Global surge in inflation has damaged the credibility of central banks
Much of this inflation was the result of higher global prices for energy, food and other goods caused by pervasive supply disruptions linked both to the pandemic and to Russia’s invasion of Ukraine. The rest is the legacy of overly stimulative fiscal and monetary policies enacted in Canada and elsewhere early in the pandemic to reduce the risk of economic depression.
The increase in inflation over the past two years has been stunning. In the three decades preceding the pandemic, the average annual inflation rate was roughly at the Bank of Canada’s two per cent target. The global surge in inflation has damaged the credibility of central banks and sparked calls for policy reviews and governance reforms.
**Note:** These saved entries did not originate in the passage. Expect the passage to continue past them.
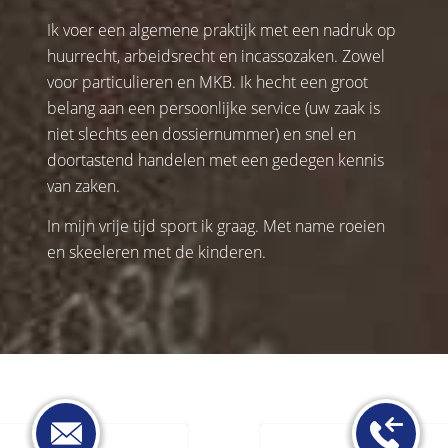
Ik voer een algemene praktijk met een nadruk op
huurrecht, arbeidsrecht en incassozaken. Zowel
voor particulieren en MKB. Ik hecht een groot
belang aan een persoonlijke service (uw zaak is
niet slechts een dossiernummer) en snel en
doortastend handelen met een gedegen kennis
van zaken.
In mijn vrije tijd sport ik graag. Met name roeien
en skeeleren met de kinderen.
Next month, the Bank of Canada will take two distinct steps to strengthen its governance and enhance the transparency of its policies. While not directly tied to Canada’s recent inflation experience, the timing of these reforms is opportune. They should increase the effectiveness of monetary policy in what may be a highly volatile period for the Canadian economy.
First, a non-executive deputy governor will join the Bank’s governing council, the body primarily responsible for monetary policy. In the past, the council has had only internal members who have day-to-day responsibility for various Bank functions and the overall strategic direction of the Bank. The inclusion of a new external member, likely with a different background and professional experience, should bring a different, possibly more detached perspective to policy deliberations, work against group think and help the Bank better communicate its policy to a wider audience.
Second, for the first time the Bank will publish a summary of the governing council’s deliberations two weeks after its January rate decision. It won’t release formal minutes, as the U.S. Federal Reserve Board does, or a transcript of discussions. Nor, since the governing council’s monetary policy decisions are normally made by consensus, will the opinions of individual members be disclosed. But a prompt summary, which was recommended by the International Monetary Fund in its review of the Bank’s communications last year, will provide at least some insight into the deliberations that led to the Bank’s decision.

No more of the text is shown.